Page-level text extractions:
<<<<

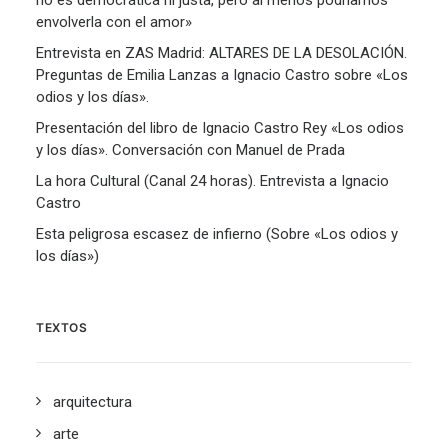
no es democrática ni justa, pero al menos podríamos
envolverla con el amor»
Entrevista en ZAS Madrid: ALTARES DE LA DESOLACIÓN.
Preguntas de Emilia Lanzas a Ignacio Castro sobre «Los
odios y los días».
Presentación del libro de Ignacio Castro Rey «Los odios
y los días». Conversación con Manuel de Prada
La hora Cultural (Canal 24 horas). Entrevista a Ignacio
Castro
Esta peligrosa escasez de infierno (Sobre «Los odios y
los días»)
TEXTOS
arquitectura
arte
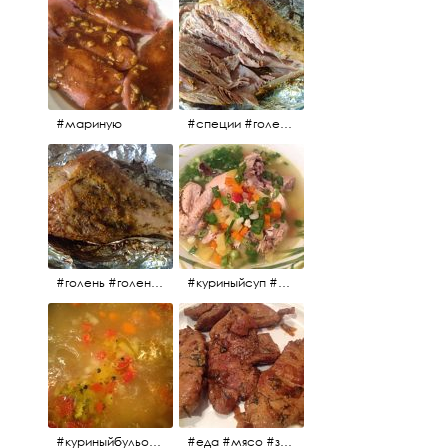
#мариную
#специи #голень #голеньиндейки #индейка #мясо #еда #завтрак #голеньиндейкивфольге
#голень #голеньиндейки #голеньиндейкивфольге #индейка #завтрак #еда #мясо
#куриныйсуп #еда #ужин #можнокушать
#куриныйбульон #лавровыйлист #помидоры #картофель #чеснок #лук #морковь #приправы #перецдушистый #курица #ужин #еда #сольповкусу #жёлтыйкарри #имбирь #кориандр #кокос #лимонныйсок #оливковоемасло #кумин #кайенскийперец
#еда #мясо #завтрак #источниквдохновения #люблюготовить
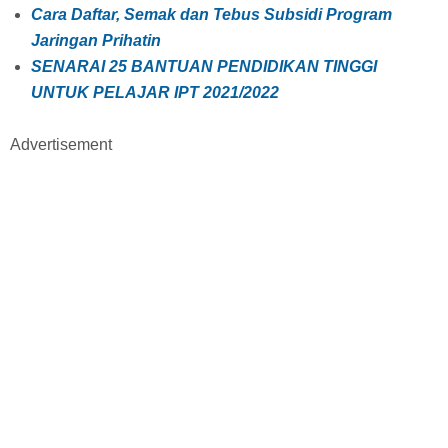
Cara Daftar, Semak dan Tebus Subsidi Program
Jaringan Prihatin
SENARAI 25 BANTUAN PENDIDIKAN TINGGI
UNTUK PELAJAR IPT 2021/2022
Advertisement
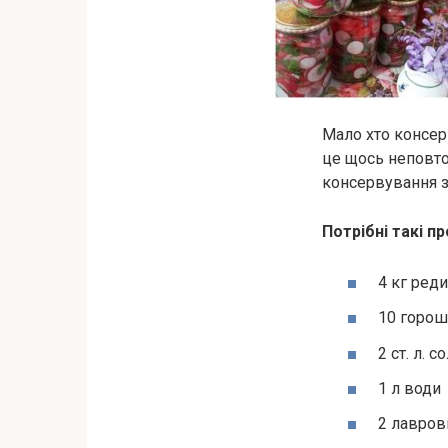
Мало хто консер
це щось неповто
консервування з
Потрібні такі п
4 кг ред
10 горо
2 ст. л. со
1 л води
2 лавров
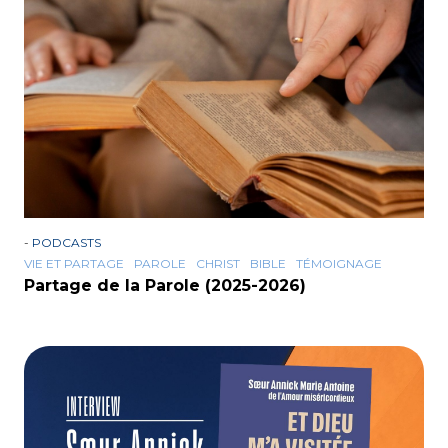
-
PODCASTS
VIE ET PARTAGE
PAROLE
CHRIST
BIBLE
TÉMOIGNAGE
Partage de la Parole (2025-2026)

>>>>

#### Problem requirements:
Print all the records exactly, minus any images.

#### Response:
no es democrática ni justa, pero al menos podríamos
envolverla con el amor»
Entrevista en ZAS Madrid: ALTARES DE LA DESOLACIÓN.
Preguntas de Emilia Lanzas a Ignacio Castro sobre «Los
odios y los días».
Presentación del libro de Ignacio Castro Rey «Los odios
y los días». Conversación con Manuel de Prada
La hora Cultural (Canal 24 horas). Entrevista a Ignacio
Castro
Esta peligrosa escasez de infierno (Sobre «Los odios y
los días»)
TEXTOS
arquitectura
arte
#мариную
#специи #голень #голеньиндейки #индейка #мясо #еда #завтрак #голеньиндейкивфольге
#голень #голеньиндейки #голеньиндейкивфольге #индейка #завтрак #еда #мясо
#куриныйсуп #еда #ужин #можнокушать
#куриныйбульон #лавровыйлист #помидоры #картофель #чеснок #лук #морковь #приправы #перецдушистый #курица #ужин #еда #сольповкусу #жёлтыйкарри #имбирь #кориандр #кокос #лимонныйсок #оливковоемасло #кумин #кайенскийперец
#еда #мясо #завтрак #источниквдохновения #люблюготовить
Cara Daftar, Semak dan Tebus Subsidi Program
Jaringan Prihatin
SENARAI 25 BANTUAN PENDIDIKAN TINGGI
UNTUK PELAJAR IPT 2021/2022
Advertisement
Мало хто консер
це щось неповто
консервування з
Потрібні такі п
4 кг ред
10 горо
2 ст. л. со
1 л води
2 лавров
-
PODCASTS
VIE ET PARTAGE
PAROLE
CHRIST
BIBLE
TÉMOIGNAGE
Partage de la Parole (2025-2026)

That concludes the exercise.